Abstract
This paper presents a new integrated workflow that couples geology, geomechanics and geophysics (3G) with a constrained asymmetric frac model as applied to a Wolfcamp well to address the concerns of well interference. The proposed workflow enables the ability to adapt the frac design of each stage based on the in-situ geologic and geomechanical variability. The objective of this approach is to identify the variable treatment parameters required to overcome the stress heterogeneity and estimate the impact of the adaptive frac design on the final fracture geometry.

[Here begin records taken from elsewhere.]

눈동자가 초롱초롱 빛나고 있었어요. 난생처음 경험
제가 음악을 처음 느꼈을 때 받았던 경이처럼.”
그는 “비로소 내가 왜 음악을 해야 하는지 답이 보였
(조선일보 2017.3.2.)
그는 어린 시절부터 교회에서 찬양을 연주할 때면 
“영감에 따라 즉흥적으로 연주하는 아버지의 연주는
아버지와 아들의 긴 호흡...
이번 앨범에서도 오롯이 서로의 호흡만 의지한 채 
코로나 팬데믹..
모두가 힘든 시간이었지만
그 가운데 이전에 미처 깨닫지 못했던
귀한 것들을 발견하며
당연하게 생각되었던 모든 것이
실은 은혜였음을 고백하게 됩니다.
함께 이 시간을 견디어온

The lateral stress gradients resulting from the pressure depletion due to a nearby producing well and the fluid leak-off due to opening of natural fractures are fine-tuned to account for asymmetry observed in the geomechanical modeling. The role of the natural fractures is emphasized and practical approaches to estimate a validated natural fracture model are described and illustrated. A validation well is used to highlight the importance of the input natural fracture model in calculating validated differential stress and strain that reproduce the main features of the microseismic. With this validated strain model, a constrained frac design provides the proper asymmetric fracture geometry able to pinpoint the poor and good frac stages. Once the workflow is extensively validated, it can be used on target wells to avoid frac hits.

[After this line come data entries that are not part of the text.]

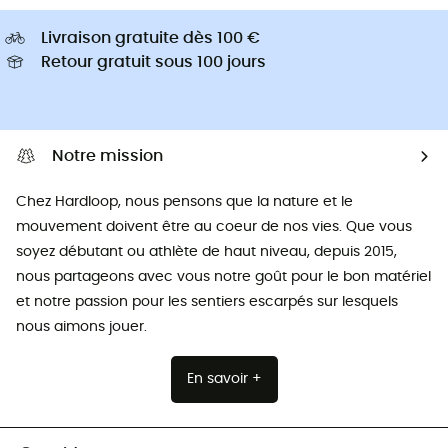
Livraison gratuite dès 100 €
Retour gratuit sous 100 jours
Notre mission
Chez Hardloop, nous pensons que la nature et le
mouvement doivent être au coeur de nos vies. Que vous
soyez débutant ou athlète de haut niveau, depuis 2015,
nous partageons avec vous notre goût pour le bon matériel
et notre passion pour les sentiers escarpés sur lesquels
nous aimons jouer.
En savoir +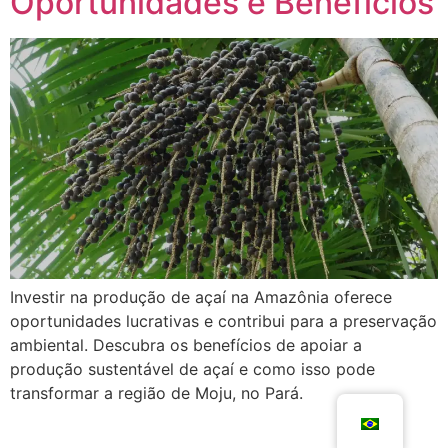
Oportunidades e Benefícios
Investir na produção de açaí na Amazônia oferece
oportunidades lucrativas e contribui para a preservação
ambiental. Descubra os benefícios de apoiar a
produção sustentável de açaí e como isso pode
transformar a região de Moju, no Pará.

In this Wolfcamp example, the challenge was to find the optimal frac design to minimize interference of an infill well with existing offset producers. To address the possible zones of interference, the stage spacing was locally increased to 152 m (500 ft), and the treatment was especially modified in the middle stages of the well. This resulted in reducing the number of stages from 40 to 34, specifically in zones indicating high probability of interference. The design was altered from pumping a mixture of 320,000 lb of 100 mesh and 40/70 mesh sand to 220,000 lb of 40/70 mesh sand, and the injected fluid viscosity was increased from 10 centipoise (cP) for slick water to 30 cP for linear gel as better carrying capacity was required to pump only 40/70 mesh sand. Additonally, the injection rate was reduced from 105 bbl/min to 80 bbl/min.
The integrated approach allows for the ability to adapt the frac design to in-situ conditions including heterogeneity in the stress fields and the pressure depletion from existing producers. Adaptive frac design significantly reduces the probability of frac hits and well interference. The proposed modeling workflow enables greater investment efficiency and overall field development optimization.